[WHAT TO DO]:
Every record below is to be restated word for word, and no picture is to be copied.

[DATA PROVIDED]:
- - - - - - -

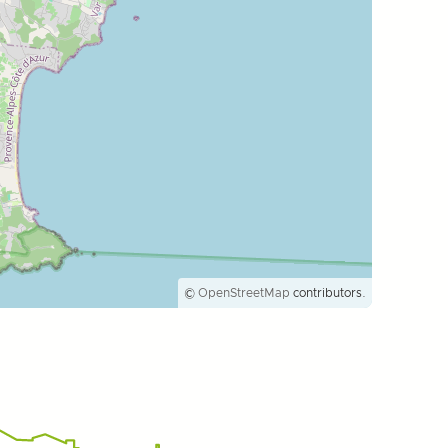
©
OpenStreetMap
contributors.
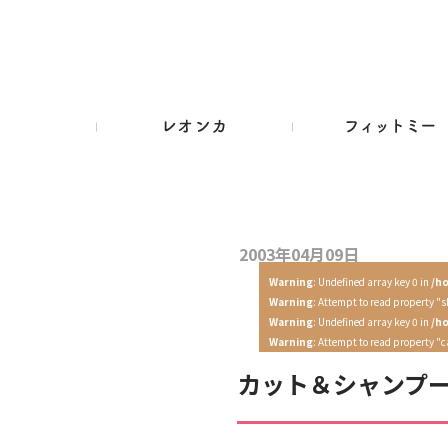
2003年04月09日
Warning
: Undefined array key 0 in
/h
Warning
: Attempt to read property "s
Warning
: Undefined array key 0 in
/h
Warning
: Attempt to read property "
カット＆シャンプ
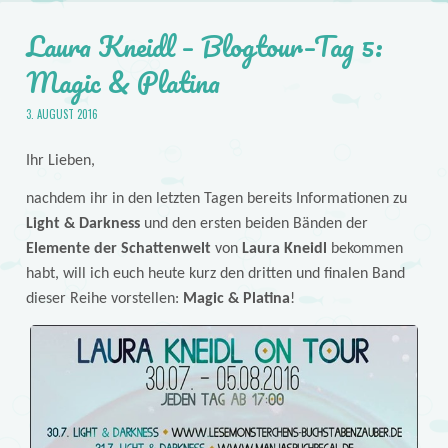
Laura Kneidl – Blogtour–Tag 5:
Magic & Platina
3. AUGUST 2016
Ihr Lieben,
nachdem ihr in den letzten Tagen bereits Informationen zu
Light & Darkness
und den ersten beiden Bänden der
Elemente der Schattenwelt
von
Laura Kneidl
bekommen
habt, will ich euch heute kurz den dritten und finalen Band
dieser Reihe vorstellen:
Magic & Platina
!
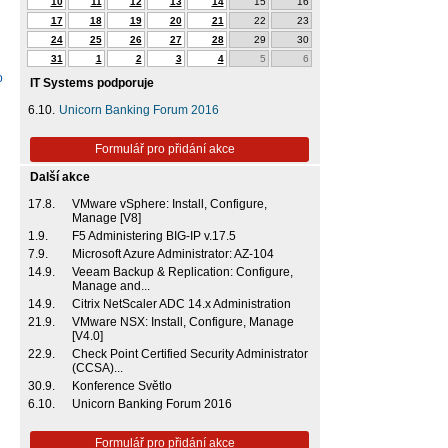
10
11
12
13
14
15
16
17
18
19
20
21
22
23
24
25
26
27
28
29
30
31
1
2
3
4
5
6
o
IT Systems podporuje
6.10.
Unicorn Banking Forum 2016
Formulář pro přidání akce
Další akce
17.8.
VMware vSphere: Install, Configure,
Manage [V8]
1.9.
F5 Administering BIG-IP v.17.5
7.9.
Microsoft Azure Administrator: AZ-104
14.9.
Veeam Backup & Replication: Configure,
Manage and...
14.9.
Citrix NetScaler ADC 14.x Administration
21.9.
VMware NSX: Install, Configure, Manage
[V4.0]
22.9.
Check Point Certified Security Administrator
(CCSA)...
30.9.
Konference Světlo
6.10.
Unicorn Banking Forum 2016
Formulář pro přidání akce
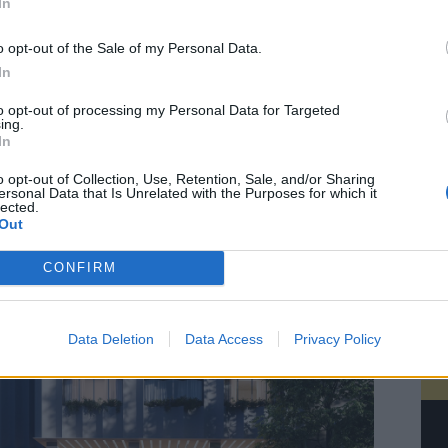
In
θεσία του, θα προσφέρει 24 ευρύχωρα δωμάτια
ουίτες, συμπεριλαμβανομένης μιας προεδρικής
o opt-out of the Sale of my Personal Data.
ας. Το ξενοδοχείο αναμένεται να αποτελέσει ένα
In
πολίτικο προορισμό μέσα στην πόλη, με ένα
to opt-out of processing my Personal Data for Targeted
ρνο εστιατόριο και μπαρ στο ισόγειο,
ing.
In
ωσιακό χώρο πρωινού και χώρους privet dining.
bby του ξενοδοχείου θα μετατρέπεται ανά πάσα
o opt-out of Collection, Use, Retention, Sale, and/or Sharing
ersonal Data that Is Unrelated with the Purposes for which it
ή σε χώρο που θα φιλοξενεί ιδιαίτερες
lected.
τεχνικές εκδηλώσεις και κοινωνικές
Out
ντρώσεις στην πόλη.
CONFIRM
Data Deletion
Data Access
Privacy Policy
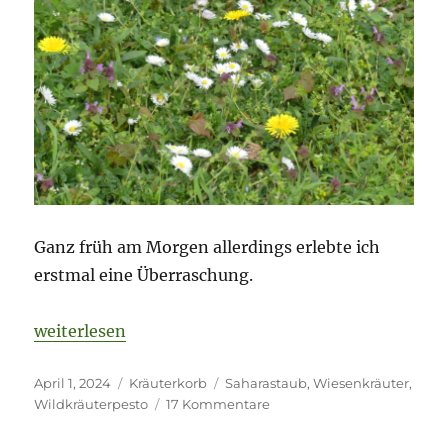
Ganz früh am Morgen allerdings erlebte ich
erstmal eine Überraschung.
„Was ist eigentlich auf meiner Wiese los?“
weiterlesen
Veröffentlicht
Kategorien
Schlagwörter
April 1, 2024
Kräuterkorb
Saharastaub
,
Wiesenkräuter
,
am
zu
Wildkräuterpesto
17 Kommentare
Was
ist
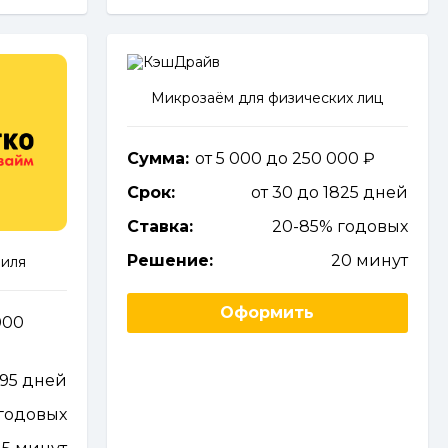
Микрозаём для физических лиц
Сумма:
от 5 000 до 250 000
Срок:
от 30 до 1825 дней
Ставка:
20-85% годовых
Решение:
20 минут
биля
Оформить
000
095 дней
годовых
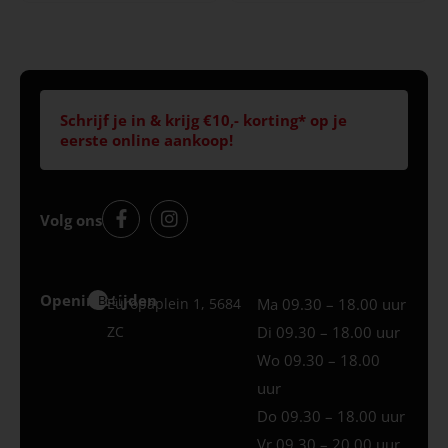
Schrijf je in & krijg €10,- korting* op je
eerste online aankoop!
Volg ons
Openingstijden
Best
Europaplein 1, 5684
Ma 09.30 – 18.00 uur
ZC
Di 09.30 – 18.00 uur
Wo 09.30 – 18.00
uur
Do 09.30 – 18.00 uur
Vr 09.30 – 20.00 uur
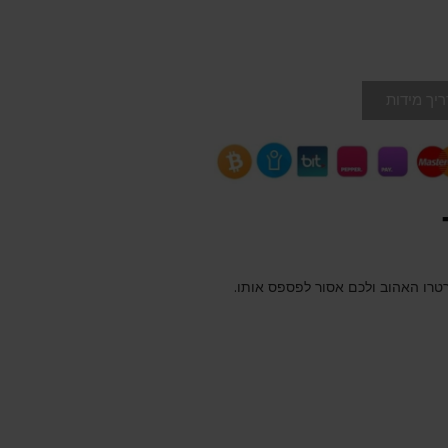
יך מידות
הרטרו האהוב ולכם אסור לפספס אותו.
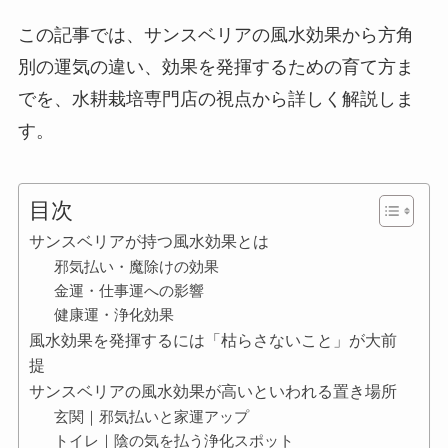
この記事では、サンスベリアの風水効果から方角
別の運気の違い、効果を発揮するための育て方ま
でを、水耕栽培専門店の視点から詳しく解説しま
す。
目次
サンスベリアが持つ風水効果とは
邪気払い・魔除けの効果
金運・仕事運への影響
健康運・浄化効果
風水効果を発揮するには「枯らさないこと」が大前
提
サンスベリアの風水効果が高いといわれる置き場所
玄関｜邪気払いと家運アップ
トイレ｜陰の気を払う浄化スポット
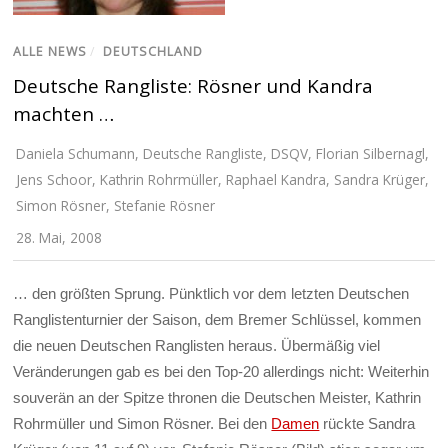
ALLE NEWS
/
DEUTSCHLAND
Deutsche Rangliste: Rösner und Kandra
machten …
Daniela Schumann
,
Deutsche Rangliste
,
DSQV
,
Florian Silbernagl
,
Jens Schoor
,
Kathrin Rohrmüller
,
Raphael Kandra
,
Sandra Krüger
,
Simon Rösner
,
Stefanie Rösner
28. Mai, 2008
… den größten Sprung. Pünktlich vor dem letzten Deutschen
Ranglistenturnier der Saison, dem Bremer Schlüssel, kommen
die neuen Deutschen Ranglisten heraus. Übermäßig viel
Veränderungen gab es bei den Top-20 allerdings nicht: Weiterhin
souverän an der Spitze thronen die Deutschen Meister, Kathrin
Rohrmüller und Simon Rösner. Bei den
Damen
rückte Sandra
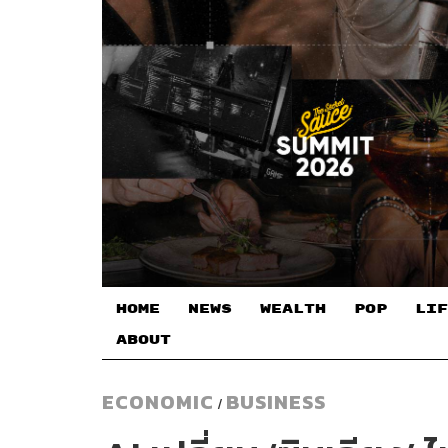
HOME
NEWS
WEALTH
POP
LIF
ABOUT
ECONOMIC
BUSINESS
/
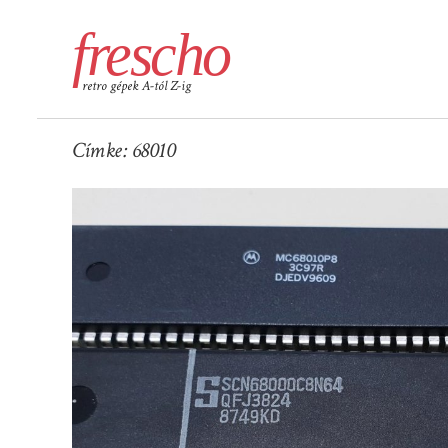
frescho
retro gépek A-tól Z-ig
Címke:
68010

- - - - - - -

[ANSWER FOR THIS EXERCISE]:
©
OpenStreetMap
contributors.
2003年04月09日
Warning
: Undefined array key 0 in
/h
Warning
: Attempt to read property "s
Warning
: Undefined array key 0 in
/h
Warning
: Attempt to read property "
カット＆シャンプ
Laura Kneidl – Blogtour–Tag 5:
Magic & Platina
3. AUGUST 2016
Ihr Lieben,
nachdem ihr in den letzten Tagen bereits Informationen zu
Light & Darkness
und den ersten beiden Bänden der
Elemente der Schattenwelt
von
Laura Kneidl
bekommen
habt, will ich euch heute kurz den dritten und finalen Band
dieser Reihe vorstellen:
Magic & Platina
!
10
11
12
13
14
15
16
17
18
19
20
21
22
23
24
25
26
27
28
29
30
31
1
2
3
4
5
6
o
IT Systems podporuje
6.10.
Unicorn Banking Forum 2016
Formulář pro přidání akce
Další akce
17.8.
VMware vSphere: Install, Configure,
Manage [V8]
1.9.
F5 Administering BIG-IP v.17.5
7.9.
Microsoft Azure Administrator: AZ-104
14.9.
Veeam Backup & Replication: Configure,
Manage and...
14.9.
Citrix NetScaler ADC 14.x Administration
21.9.
VMware NSX: Install, Configure, Manage
[V4.0]
22.9.
Check Point Certified Security Administrator
(CCSA)...
30.9.
Konference Světlo
6.10.
Unicorn Banking Forum 2016
Formulář pro přidání akce
In
θεσία του, θα προσφέρει 24 ευρύχωρα δωμάτια
ουίτες, συμπεριλαμβανομένης μιας προεδρικής
o opt-out of the Sale of my Personal Data.
ας. Το ξενοδοχείο αναμένεται να αποτελέσει ένα
In
πολίτικο προορισμό μέσα στην πόλη, με ένα
to opt-out of processing my Personal Data for Targeted
ρνο εστιατόριο και μπαρ στο ισόγειο,
ing.
In
ωσιακό χώρο πρωινού και χώρους privet dining.
bby του ξενοδοχείου θα μετατρέπεται ανά πάσα
o opt-out of Collection, Use, Retention, Sale, and/or Sharing
ersonal Data that Is Unrelated with the Purposes for which it
ή σε χώρο που θα φιλοξενεί ιδιαίτερες
lected.
τεχνικές εκδηλώσεις και κοινωνικές
Out
ντρώσεις στην πόλη.
CONFIRM
Data Deletion
Data Access
Privacy Policy
Ganz früh am Morgen allerdings erlebte ich
erstmal eine Überraschung.
„Was ist eigentlich auf meiner Wiese los?“
weiterlesen
Veröffentlicht
Kategorien
Schlagwörter
April 1, 2024
Kräuterkorb
Saharastaub
,
Wiesenkräuter
,
am
zu
Wildkräuterpesto
17 Kommentare
Was
ist
Микрозаём для физических лиц
Сумма:
от 5 000 до 250 000
Срок:
от 30 до 1825 дней
Ставка:
20-85% годовых
Решение:
20 минут
биля
Оформить
000
095 дней
годовых
Schrijf je in & krijg €10,- korting* op je
eerste online aankoop!
Volg ons
Openingstijden
Best
Europaplein 1, 5684
Ma 09.30 – 18.00 uur
ZC
Di 09.30 – 18.00 uur
Wo 09.30 – 18.00
uur
Do 09.30 – 18.00 uur
Vr 09.30 – 20.00 uur
יך מידות
הרטרו האהוב ולכם אסור לפספס אותו.
この記事では、サンスベリアの風水効果から方角
別の運気の違い、効果を発揮するための育て方ま
でを、水耕栽培専門店の視点から詳しく解説しま
す。
目次
サンスベリアが持つ風水効果とは
邪気払い・魔除けの効果
金運・仕事運への影響
健康運・浄化効果
風水効果を発揮するには「枯らさないこと」が大前
提
サンスベリアの風水効果が高いといわれる置き場所
玄関｜邪気払いと家運アップ
トイレ｜陰の気を払う浄化スポット
ALLE NEWS
/
DEUTSCHLAND
Deutsche Rangliste: Rösner und Kandra
machten …
Daniela Schumann
,
Deutsche Rangliste
,
DSQV
,
Florian Silbernagl
,
Jens Schoor
,
Kathrin Rohrmüller
,
Raphael Kandra
,
Sandra Krüger
,
Simon Rösner
,
Stefanie Rösner
28. Mai, 2008
… den größten Sprung. Pünktlich vor dem letzten Deutschen
Ranglistenturnier der Saison, dem Bremer Schlüssel, kommen
die neuen Deutschen Ranglisten heraus. Übermäßig viel
Veränderungen gab es bei den Top-20 allerdings nicht: Weiterhin
souverän an der Spitze thronen die Deutschen Meister, Kathrin
Rohrmüller und Simon Rösner. Bei den
Damen
rückte Sandra
HOME
NEWS
WEALTH
POP
LIF
ABOUT
ECONOMIC
BUSINESS
/
frescho
retro gépek A-tól Z-ig
Címke:
68010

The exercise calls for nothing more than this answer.